Molecular motor moving along microtubule

Image by Lecturio.


  • Cytosol is a liquid found inside cells (fluid matrix):
    • Water (70%)
    • Dissolved ions (pH 7.0–7.4)
    • Small proteins
    • Large, water-soluble macromolecules
  • Surrounded by cell membrane in prokaryotic cells
  • Part of cytoplasm (all material within cell membrane except nucleus)
  • Site of eukaryotic cellular processes:
    • Signal transduction
    • Cytokinesis
    • Glycolysis
    • Pentose phosphate pathway
    • Protein biosynthesis
    • Gluconeogenesis
    • Transport of metabolites and vesicles
  • Organizational areas within cytosol (components do not mix randomly):
    • Concentration gradients: (e.g., calcium) can be created near open channel
    • Protein complexes: form to pass substrate along metabolic pathway
    • Protein compartments: form to separate contents from cytosol (e.g., proteasome enzymes within proteasome)
    • Microdomains created by cytoskeleton: can prevent larger proteins from accessing areas of cytosol (sieving)

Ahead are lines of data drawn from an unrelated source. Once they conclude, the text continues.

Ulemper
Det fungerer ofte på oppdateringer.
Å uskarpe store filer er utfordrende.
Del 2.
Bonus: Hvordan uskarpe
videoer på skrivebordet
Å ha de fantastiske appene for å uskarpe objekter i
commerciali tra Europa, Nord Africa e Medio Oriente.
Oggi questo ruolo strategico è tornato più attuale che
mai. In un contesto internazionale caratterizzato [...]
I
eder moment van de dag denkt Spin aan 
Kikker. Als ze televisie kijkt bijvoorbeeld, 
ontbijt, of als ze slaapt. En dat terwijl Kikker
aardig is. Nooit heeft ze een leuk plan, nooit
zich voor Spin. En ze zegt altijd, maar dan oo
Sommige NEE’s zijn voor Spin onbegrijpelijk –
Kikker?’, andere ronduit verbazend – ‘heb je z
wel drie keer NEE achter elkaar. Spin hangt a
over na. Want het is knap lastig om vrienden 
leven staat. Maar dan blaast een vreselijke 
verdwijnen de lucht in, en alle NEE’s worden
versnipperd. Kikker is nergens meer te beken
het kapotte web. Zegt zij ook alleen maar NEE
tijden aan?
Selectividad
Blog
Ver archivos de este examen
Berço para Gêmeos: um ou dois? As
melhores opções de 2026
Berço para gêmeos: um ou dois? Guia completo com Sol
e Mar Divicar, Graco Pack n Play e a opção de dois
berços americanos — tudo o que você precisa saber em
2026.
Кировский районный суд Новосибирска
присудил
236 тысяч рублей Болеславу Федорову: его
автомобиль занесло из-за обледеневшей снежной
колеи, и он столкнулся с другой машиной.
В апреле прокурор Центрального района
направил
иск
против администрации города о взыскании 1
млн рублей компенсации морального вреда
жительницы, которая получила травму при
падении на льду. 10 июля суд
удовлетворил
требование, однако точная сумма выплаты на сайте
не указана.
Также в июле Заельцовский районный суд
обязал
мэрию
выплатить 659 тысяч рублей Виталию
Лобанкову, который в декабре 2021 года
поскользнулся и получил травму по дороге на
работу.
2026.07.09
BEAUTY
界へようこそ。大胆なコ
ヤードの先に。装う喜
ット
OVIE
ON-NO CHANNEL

  1. Alberts B, Johnson A, Lewis J, et al. (2002). Molecular Biology of the Cell. 4th edition. New York: Garland Science. How Cells Regulate Their Cytoskeletal Filaments.
  2. Alberts B, Johnson A, Lewis J, et al. (2002). Molecular Biology of the Cell. 4th edition. New York: Garland Science. The Cytoskeleton and Cell Behavior.
  3. Lodish H, Berk A, Zipursky SL, et al. (2000). Molecular Cell Biology. 4th edition. New York: W. H. Freeman. Section 18.1, The Actin Cytoskeleton.